> THE PROBLEM:
Retype the data that follows, keeping every character the same.

> GIVEN DATA:
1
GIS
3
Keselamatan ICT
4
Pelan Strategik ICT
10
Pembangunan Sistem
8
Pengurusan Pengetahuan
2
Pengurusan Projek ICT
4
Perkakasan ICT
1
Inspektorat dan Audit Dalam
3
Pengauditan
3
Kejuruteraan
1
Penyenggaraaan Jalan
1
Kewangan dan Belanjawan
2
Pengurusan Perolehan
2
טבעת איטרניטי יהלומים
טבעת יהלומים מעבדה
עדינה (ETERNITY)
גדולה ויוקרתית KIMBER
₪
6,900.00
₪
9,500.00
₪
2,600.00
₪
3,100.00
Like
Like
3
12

> SOLUTION TO THIS EXERCISE:
1
GIS
3
Keselamatan ICT
4
Pelan Strategik ICT
10
Pembangunan Sistem
8
Pengurusan Pengetahuan
2
Pengurusan Projek ICT
4
Perkakasan ICT
1
Inspektorat dan Audit Dalam
3
Pengauditan
3
Kejuruteraan
1
Penyenggaraaan Jalan
1
Kewangan dan Belanjawan
2
Pengurusan Perolehan
2
טבעת איטרניטי יהלומים
טבעת יהלומים מעבדה
עדינה (ETERNITY)
גדולה ויוקרתית KIMBER
₪
6,900.00
₪
9,500.00
₪
2,600.00
₪
3,100.00
Like
Like
3
12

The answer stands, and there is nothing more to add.